START Information supplied

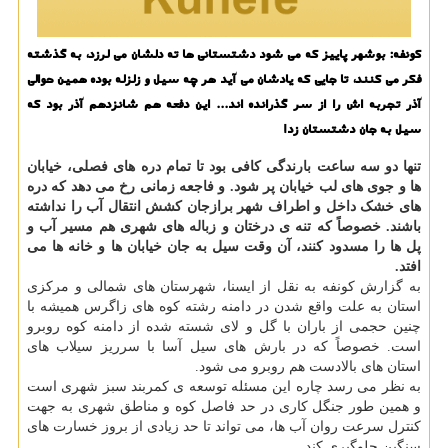
کونفه: بوشهر پاییز که می شود دشتستانی ها ته دلشان می لرزد، به گذشته
فکر می کنند، تا جایی که یادشان می آید هر چه سیل و زلزله بوده همین حوالی
آذر تجربه اش را از سر گذرانده اند... این دفعه هم شانزدهم آذر بود که
سیل به جان دشتستان زد!
تنها دو سه ساعت بارندگی کافی بود تا تمام دره های فصلی، خیابان
ها و جوی های لب خیابان پر شود. و فاجعه زمانی رخ می دهد که دره
های خشک داخل و اطراف شهر برازجان کشش انتقال آب را نداشته
باشند. خصوصاً که تنه ی درختان و زباله های شهری هم مسیر آب و
پل ها را مسدود کنند، آن وقت سیل به جان خیابان ها و خانه ها می
افتد.
به گزارش کونفه به نقل از ایسنا، شهرستان های شمالی و مرکزی
استان به علت واقع شدن در دامنه رشته کوه های زاگرس همیشه با
چنین حجمی از باران با گل و لای شسته شده از دامنه کوه روبرو
است. خصوصاً که در بارش های سیل آسا با سرریز سیلاب های
استان های بالادست هم روبرو می شود.
به نظر می رسد چاره این مسئله توسعه ی کمربند سبز شهری است
و همین طور جنگل کاری در حد فاصل کوه و مناطق شهری به جهت
کنترل سرعت روان آب ها، می تواند تا حد زیادی از بروز خسارت های
سنگین جلوگیری کند.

END Information supplied

=== Task directions ===
Write out the lines of the records exactly, starting at the one holding "کنترل سرعت روان" and ending with the last line, and include no others.

=== Written solution ===
کنترل سرعت روان آب ها، می تواند تا حد زیادی از بروز خسارت های
سنگین جلوگیری کند.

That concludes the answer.